Basel, 4 September 2019 – Roche (SIX: RO, ROG; OTCQX: RHHBY) announced today that new data across its neuroscience portfolio will be presented at the 35th Congress of the European Committee for Treatment and Research in Multiple Sclerosis (ECTRIMS) from 11-13 September in Stockholm, Sweden. Presentations include complete Phase III results from the SAkuraStar study investigating satralizumab for the treatment of neuromyelitis optica spectrum disorder (NMOSD), and new multiple sclerosis (MS) research, which provides insights into disease progression, including data from OCREVUS® (ocrelizumab) trials that advance understanding of neurofilament light chain (NfL) levels as a potential biomarker for predicting disability outcomes. Additionally, longer-term data of more than six years to be presented continue to show consistent safety and efficacy outcomes for patients treated with OCREVUS earlier.

“Disorders of the nervous system are some of the most complex and difficult to treat, and we have increased our commitment in neuroscience to advance care and scientific understanding for conditions such as multiple sclerosis and neuromyelitis optica spectrum disorder. Data being presented at ECTRIMS include positive Phase III results for satralizumab as a monotherapy, taking a novel approach to treating neuromyelitis optica spectrum disorder, and new insights using biomarkers to identify disease progression in multiple sclerosis,” said Sandra Horning, MD, Roche’s Chief Medical Officer and Head of Global Product Development. “Similar to our approach with OCREVUS in multiple sclerosis, targeting B-cells as a key driver of disease, we aim to offer satralizumab as a highly effective treatment option in neuromyelitis optica spectrum disorder, targeting the interleukin-6 receptor.”

Neuromyelitis Optica Spectrum Disorder (NMOSD)
Complete pivotal data from the SAkuraStar study investigating satralizumab as a subcutaneous monotherapy compared to placebo for the treatment of NMOSD will be presented. The primary and subgroup analyses show that satralizumab significantly reduces the risk of relapse in patients who were seropositive for aquaporin-4 auto-antibodies (AQP4-IgG), as well as the overall ITT population representative of NMOSD patients. Satralizumab also demonstrates a similar safety profile compared to placebo.

NMOSD is a rare, lifelong and debilitating autoimmune disease of the central nervous system commonly misdiagnosed as MS. It is associated with pathogenic auto-antibodies (AQP4-IgG) that target and damage a specific cell type, called astrocytes, resulting in inflammatory lesions of the optic nerve(s), spinal cord and brain. Through the use of a diagnostic biomarker test, the majority of people with NMOSD are identified as AQP4-IgG seropositive and tend to experience a more severe disease course; however, as many as one-third of those with NMOSD are AQP4-IgG seronegative. At ECTRIMS, two analyses of U.S. healthcare insurance claims databases will be presented that reflect the low utilisation of AQP4-IgG diagnostic testing and the subsequent frequency of misdiagnosis of NMOSD patients.

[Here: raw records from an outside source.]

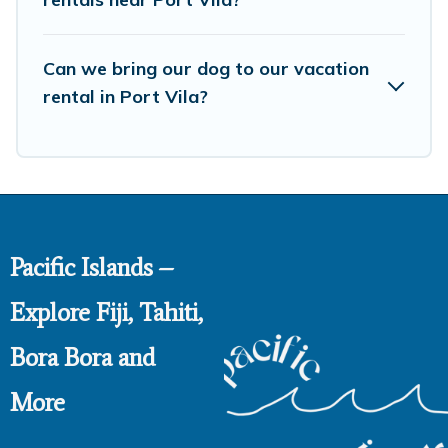
Can we bring our dog to our vacation
rental in Port Vila?
Pacific Islands –
Explore Fiji, Tahiti,
Bora Bora and
More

Additionally, two pre-clinical in-vitro models will be presented that show satralizumab reduces the degradation of the blood brain barrier, supporting evidence of its multi-faceted mechanism of action.

Multiple Sclerosis (MS)
New analyses will be presented that advance understanding of NfL as a potential biomarker for predicting future MS disability outcomes, including data from the Phase III studies showing blood NfL levels in primary progressive MS (PPMS) and relapsing MS (RMS) patients were significantly lowered following OCREVUS treatment. NfL is a protein that provides structural support to nerve fibres in the brain, and an increase in the amount of NfL in blood serum or cerebrospinal fluid may serve as a marker for axonal (nerve) damage. Studying NfL may provide more information on how to quickly measure MS disease activity and progression. This is important because a key goal of treatment is to reduce disease activity to delay disability progression as soon as possible.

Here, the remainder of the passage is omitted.